A second high-tech, high-thrills, low-art military aviation tale from the author of last year's best-selling The Flight of the Old Dog, this one casting the aeronautical battle into outer space. It's 1992 and glasnost is nowhere to be seen as the Soviets gear up to invade Iran--their main fear not American nuclear reprisal but SDI, successfully tested as the novel opens and headquartered in Armstrong Space Station, a.k.a. ""The Silver Tower,"" the US's first permanent space station. Riding high in orbit is a crew that includes young Gen. Jason Saint-Michael and heroine Ann Page, Navy brat and civilian scientist in charge of Silver Tower's Skybolt laser. When the Soviets invade, drawing American ships into battle (Ann's Admiral dad dies in one skirmish), the unparalleled surveillance provided by Silver Tower blocks the Soviets' advance, forcing them into drastic action: Russian cosmonaut Alesander Govorov and another pilot take to the skies in Elektron space planes to waste the heavily armed space station.
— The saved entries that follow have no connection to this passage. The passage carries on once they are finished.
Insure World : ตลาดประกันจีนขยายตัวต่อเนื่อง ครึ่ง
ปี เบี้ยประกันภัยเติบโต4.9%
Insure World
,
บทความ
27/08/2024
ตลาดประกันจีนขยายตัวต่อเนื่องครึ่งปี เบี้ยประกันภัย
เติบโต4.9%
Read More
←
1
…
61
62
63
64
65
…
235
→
Quick-trigger Ann blasts one Elektron with her Skybolt laser during the drawn-out battle--but Govorov, aided by land-based weapons, cripples Silver Tower and kills all Yanks but Ann and Jason, who take refuge in an attached space shuttle. An earth-bound interlude--Jason recovers from the bends, Ann from her dad's death, and both from precoital shyness as they sleep together--leads to an accelerated rehash of the first space battle: in order to stymie Russian victory threatened by the deployment of the main Soviet fleet, Ann and Jason scoot back up and repair Silver Tower, only to find themselves once again under fire from pesky Govorov and his Elektrons. As earth-based battles rage below, the Yanks duke it out with the Russians up above in a slam-bang finale that glories in American might from sky to shining sea. Fun-paced, goofy, patriotic comic-book fare showcasing Brown's impressive skill at enmeshing action in vivid technological detail. Never mind the silly-putty characters: this one's a rocket, likely to soar at least as high as the Old Dog.